Quantitative Electroencephalography (qEEG) or 'Brain Mapping' with source localisation is a technique in which the electrical brain activity is measured digitally. Using this technique, researchers are able to interpret how and which areas of the brain work together. The qEEG procedure involves the use of a 19 or more electrode EEG cap. Electrode gel is used to ensure that each electrode has optimal contact with the skin. But recently dry (gel-less) electrodes are being developed. The placement of the cap and electrode takes approximately 10 minutes followed by 10 minutes recording, as to obtain a minimum of 5 minutes of qualitatively good data. Before the procedure, patients are asked not to use hair gel, spray or conditioner. They are also asked not to consume alcohol, coffee or other stimulants.
The qEEG provides critical information about the electrical activity and connectivity in the brain and can be compared to a normative database, i.e it can tell whether the activity and connectivity of your brain is normal or deviates from the norm. this can signal pathological activity or a compensation mechanism. The qEEG is essential to determine where to apply the stimulation and what technique to use. Therefore, everybody who participates in a study in BRAI3N will undergo a qEEG before treatments are initialised and also at the end of the treatment so we can evaluate whether the treatment delivers what it should do, i.e. normalise brain activity.
HRV is a measurement of the heart rhythm by means of 2 electrodes that are placed on the chest. This happens during the qEEG recording allowing researchers to track the influence of brain activity on the autonomic nervous system and vice versa. The autonomic nervous system is responsible for control of a large number of unconsciously directed functions such as breathing, digestion and heart rate. it consists of two components, a sympathetic (fight or flight) component and a parasympathetic (rest, digest, restore) component, which should be in balance.

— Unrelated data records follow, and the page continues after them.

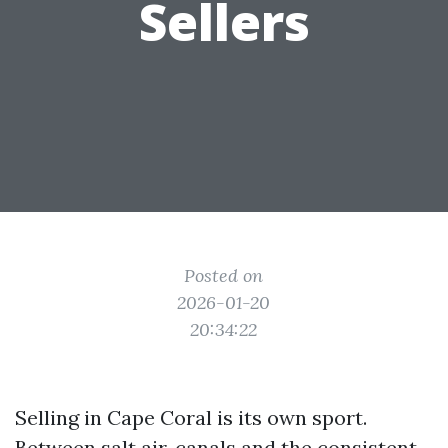
Sellers
Posted on
2026-01-20
20:34:22
Selling in Cape Coral is its own sport.
Between salt air, canals and the consistent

When someone is stressed, his/her sympathetic nervous system becomes more active. The body is getting ready to "fight or flee". The breathing and the heart rate are faster, the pupils dilate. This is an evolutionary system and it protects us from danger. For example, how you would react when you are being chased by a hungry bear? The chance that you will encounter a bear today is quite small, but our body does not distinguish between seeing a bear or be overloaded with work, and noise.
Sometimes we are unable to 'relax' because the stress 'network' in our brain remains hyperactivate. A HRV measurement gives us an idea about the parasympathetic nervous system (rest, digest and restore) and indirectly about the sympathetic (fight, flight) system. As such it gives an idea about the balance between the sympathetic and parasympathetic activity at rest.
Functional Magnetic Resonance Imaging (fMRI) is an imaging method for brain activity based on oxygen levels in the brain (BOLD activity). There are two forms of fMRI, evoked fMRI and resting state fMRI.
During the evoked fMRI procedure the researcher may ask you to complete a task, such as counting, listening to sound, music or watching a show or stimulating a painful area. This allows the researchers to associate brain activity with a related task or sensory stimulus.
During resting state fMRI no specific task needs to be done. The fMRI will be performed while you are quietly lying in the MRI machine.
Magnetic Resonance Imaging (MRI) is an imaging method that is more sensitive than RX or CT scans to take a picture of your brain. The patient lays on a table which moves slowly into a “tunnel” or "tube". During the investigation, the MR-unit makes a loud noise but is completely painless and harmless. MR brain research sometimes utilises a contrast dye to obtain a better understanding of the region of interest. Depending on the body part, an MR-research session takes approximately 15 to 45 minutes.
Structural MRI, in contrast to routine MRI, quantifies structure of your brain. The brain consists of grey matter (= cells) and white matter (= fibres). Both grey and white matter can be quantified to see whether they are normal in size and volume. This can correlate with specific brain functions.
The technique is complementary to qEEG and fMRI, both techniques which look at function in contrast to structure.